The intent is to improve the educational performance of students within the district by way of new or creative alternatives to existing instructional and administrative practices.
What a concept… More local control; giving local school districts more of a say over what curriculum to teach in an effort to better connect with their students and increase overall achievement. After all, every child learns differently. Why not give districts the latitude to explore how to reach their own students.
Removing the Mississippi Department of Education from the Personnel Board for 2 years (HB 454):
Chairman Moore has dropped a bill aimed at exempting the Department of Education from State Personnel Board protections for two years, reclassifying the current employees of the department as nonstate service during that period.

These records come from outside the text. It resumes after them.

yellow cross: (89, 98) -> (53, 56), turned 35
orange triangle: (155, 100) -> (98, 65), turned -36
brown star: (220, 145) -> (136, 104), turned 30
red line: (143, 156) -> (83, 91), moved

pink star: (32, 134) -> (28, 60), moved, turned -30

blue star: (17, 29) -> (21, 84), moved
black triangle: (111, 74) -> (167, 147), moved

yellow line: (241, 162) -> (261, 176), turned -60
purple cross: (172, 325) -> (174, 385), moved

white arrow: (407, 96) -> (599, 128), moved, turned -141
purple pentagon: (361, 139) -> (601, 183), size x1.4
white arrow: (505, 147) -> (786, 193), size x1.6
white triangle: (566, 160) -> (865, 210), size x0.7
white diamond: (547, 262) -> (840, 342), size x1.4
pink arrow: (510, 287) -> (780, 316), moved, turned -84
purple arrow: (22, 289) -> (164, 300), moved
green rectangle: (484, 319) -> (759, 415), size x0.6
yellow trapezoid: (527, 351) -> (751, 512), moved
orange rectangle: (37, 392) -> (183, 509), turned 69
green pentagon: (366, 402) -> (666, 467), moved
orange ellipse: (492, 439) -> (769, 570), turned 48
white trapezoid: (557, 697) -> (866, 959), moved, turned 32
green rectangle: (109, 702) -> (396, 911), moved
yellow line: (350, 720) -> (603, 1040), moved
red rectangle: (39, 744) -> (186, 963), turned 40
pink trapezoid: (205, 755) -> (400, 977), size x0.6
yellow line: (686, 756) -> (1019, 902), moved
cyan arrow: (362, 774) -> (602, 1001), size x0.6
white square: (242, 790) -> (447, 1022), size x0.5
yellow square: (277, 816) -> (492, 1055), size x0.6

The bill reads, “Whenever an employee of the department is dismissed or involuntarily terminated under the authority of this section during that period of time, the employee’s position and PIN number shall be eliminated. Upon the elimination of such PIN numbers, the department shall not be allowed to add any additional positions and PIN numbers for four (4) years following the date the PIN numbers were eliminated.”
Essentially the bill seeks to reduce nonessential employees and reduce the Department of Education’s overhead during the next two fiscal years. This could account for the achievement school districts described above.
I can already hear the wailing and gnashing of teeth from Democrats on this one.
Charter schools: open enrollment and more
There is also much discussion on open enrollment for charter schools as House leaders seek to expand their signature legislation that opened the door to the option last session. It shouldn’t surprise you if one such bill slips out of the House Education Committee.
Other bills dealing with the operation and funding of charter schools may be on tap as well.
Education reforms have been a priority for Republicans and for good reason; little was done of any substantial good before 2011 under the Democrats.